The best gifts cannot be wrapped. That's not to discredit the charm of our tokens of affection. In the end, though, the big gifts are too multi-dimensional to wrap.
The most cherished birthday gift I have ever received, besides my own life, is the life of my daughter, Sarah. She was born on my 22nd birthday. Though she's a medical doctor, she has an artist's soul, and she loves symbolism. I think she liked the idea of sharing a birthday, so she came to us three weeks early when we were living in New York. She has always graciously shared birthdays with me, even when she was little. She'd make sure all the kids at her birthday parties would sing to her mommy too. Poor kid has never had her very own day.
This past year my Sarah offered another fine gift to two of my sisters. One of the finest, I think. Last June, when baby Joe began to knock on the door of human adventure, Sarah called to tell us they were on the way to the hospital. A few minutes later she called back and asked to talk to Libby.
"I wondered if you and Sherry would like to come be with us as Joe arrives?" she said. It was a divine and rare invitation, directed by the spirit.
So our friend who's like a sister, Leslie, came over to stay with Gram, and Libby and Sherry and I drove together up to McKay Dee Hospital. Sherry and Libby, aunties extraordinaire, have cuddled and bathed and nourished and changed diapers on countless babies, including Sarah herself. These women have known and loved her from the moment she was born. But they have never witnessed, firsthand, the process of birth. That Sarah, on her own, would be conscious of this and despite her natural modest nature invite them into her personal space is an indicator of the largeness of her spirit. I sat there on the couch in her birthing room, looking at her, noticing how radiant she was; somewhat shocked at her maturity, like it suddenly hit me that she was really grown up. She was so dignified, in every possible way. And stunningly beautiful.
I cannot recall the timeline; how long we were there, what we talked about, even the time of day. But I do recall the energy in the room rising with the closeness of contractions. I remember the doctor coming in the room, the machinery and the tools and the shifting of positions and the tightness of the grip in Sarah's hand as it wrapped around her husband's, her knees being drawn to her chest, her breath held, her forehead sweaty, her head falling back on her pillow between efforts. There was no grunting or groaning, just deeply drawn breaths, and large sighs of relief before the process began again. Then, there was that magical moment, that crowning glory of womanhood. A little crown of hair, then a full head, then slipping with the grace of an eagle in flight, he burst onto this planet with a wiggle and a cry. Our baby Joe, for one last moment fully dependant on his mother, but breathing the air of this earth. I stood back and watched as my sisters wept, their hands in the air, then drawn to their hearts, their eyes on the child, then on the mother, then on the child again. I watched their chests rise and fall with the majesty of it all. I listened to their awe, that almost unspeakable expression that finds no words.
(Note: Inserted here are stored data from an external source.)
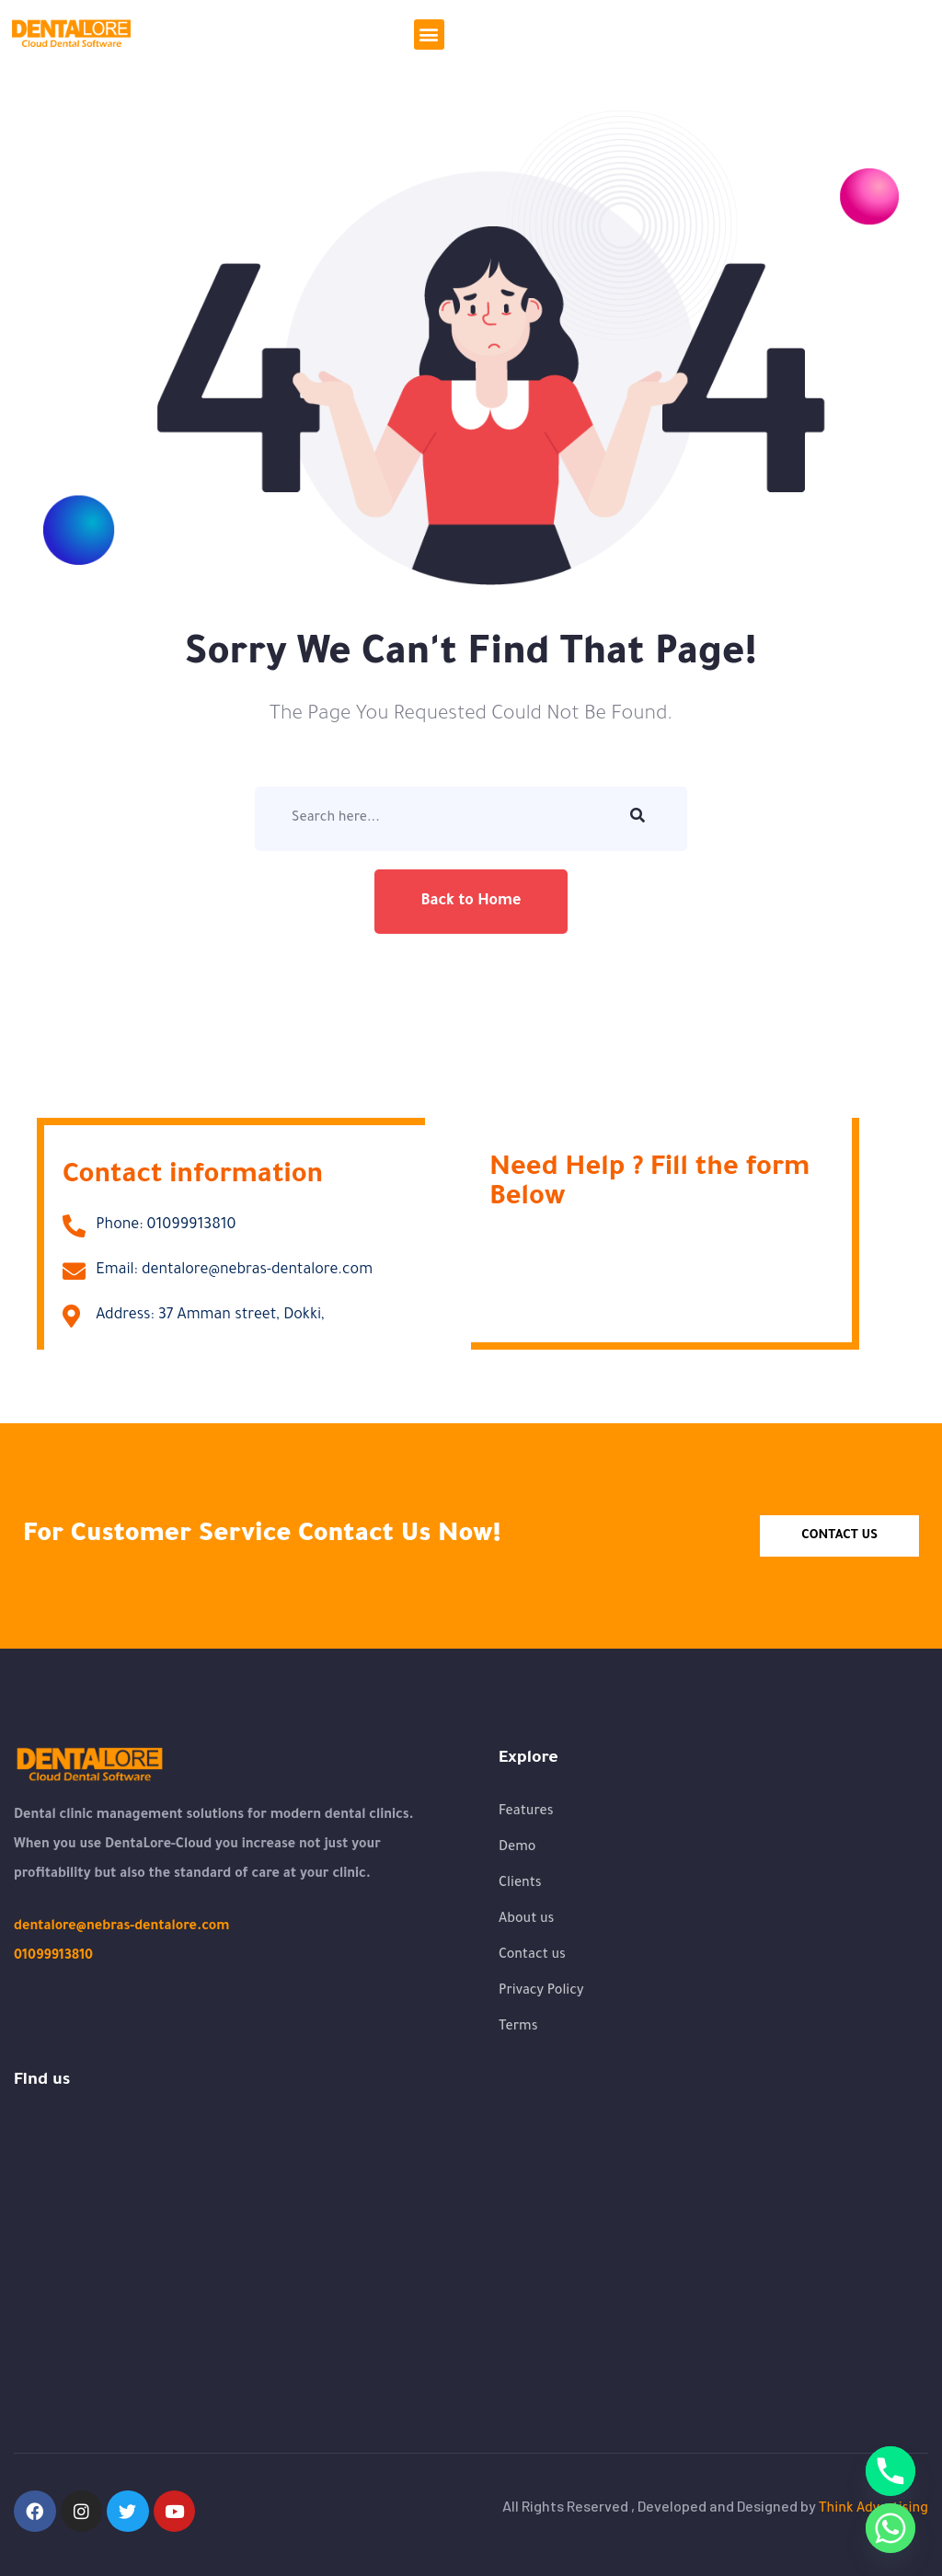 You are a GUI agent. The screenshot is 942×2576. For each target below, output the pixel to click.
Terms (518, 2027)
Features (526, 1812)
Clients (520, 1884)
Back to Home (470, 901)
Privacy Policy (541, 1991)
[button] (429, 34)
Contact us (532, 1956)
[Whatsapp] (890, 2528)
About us (526, 1920)
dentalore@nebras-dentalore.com (121, 1927)
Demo (517, 1848)
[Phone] (890, 2471)
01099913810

Christmas morning could ever compare. Well, perhaps that first Christmas morning, I suppose.
I am often proud of my children. They do much that would make a mother proud, all of them. But this day, on the day of her birth, and on the day of my own birth, I celebrate with gratitude the goodness of my oldest daughter, Sarah. If I could take anything from her it would be her own self doubts. I would have her see herself through my eyes. What she would see is a woman of grace and dignity and goodness, bursting with talent and intelligence, with a heart so tender it will be torn and healed over and over again, but so strong and resilient that it will live forever in the love of her Lord.
Happy Birth-day, my Sarah Love.
Lucky little boy who will call you Mommy.